The physician may need to indicate that a procedure or service was repeated subsequent to the original procedure or service. This circumstance may be reported by adding the modifier 76 to the repeated
procedure/service. From a coding perspective, modifier 76 is intended to describe the same procedure or service repeated, rather than the same procedure being performed at multiple sites.

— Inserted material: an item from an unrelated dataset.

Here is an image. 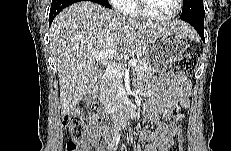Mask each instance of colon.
<instances>
[{"label":"colon","instance_id":"obj_1","mask_svg":"<svg viewBox=\"0 0 231 151\" xmlns=\"http://www.w3.org/2000/svg\"><path fill=\"white\" fill-rule=\"evenodd\" d=\"M197 65V58L194 54H186L181 57L177 63L178 71L190 76L194 73ZM64 125L69 128L72 141L65 146V151H79L80 145L87 140L86 126L84 115L80 109H73L64 118ZM183 130L181 121L175 120L171 123V142L167 147V151H183Z\"/></svg>","mask_w":231,"mask_h":151}]
</instances>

Prior to January 1, 2004, providers were advised to file multiple services with modifiers Y2-Y9 and Z2-Z3 to avoid services being denied as duplicates. Since these modifiers have been eliminated, we are revising
instructions for filing multiple services that are performed on the same day. The appropriate use of CPT and HCPCS codes is required when filing claims. In addition, diagnosis codes and modifiers should assist
with accurately describing services billed. It is necessary to append the appropriate anatomical modifiers to procedure codes to differentiate between multiple sites. If a claim drops for manual review, the
appropriate use of diagnosis codes and modifiers may assist claim reviewers in determining the intent of billing without having to request documentation. As always, providers can continue to file modifiers RT
and LT when two of the same procedure is performed and one is on the right side and one is on the left side of the body. However, if more than one service is performed on the right or left side, services could be
denied as duplicates if more than one RT or LT modifier is filed on the same procedure code. Modifier 76 is defined by the CPT as “Repeat Procedure by Same Physician”.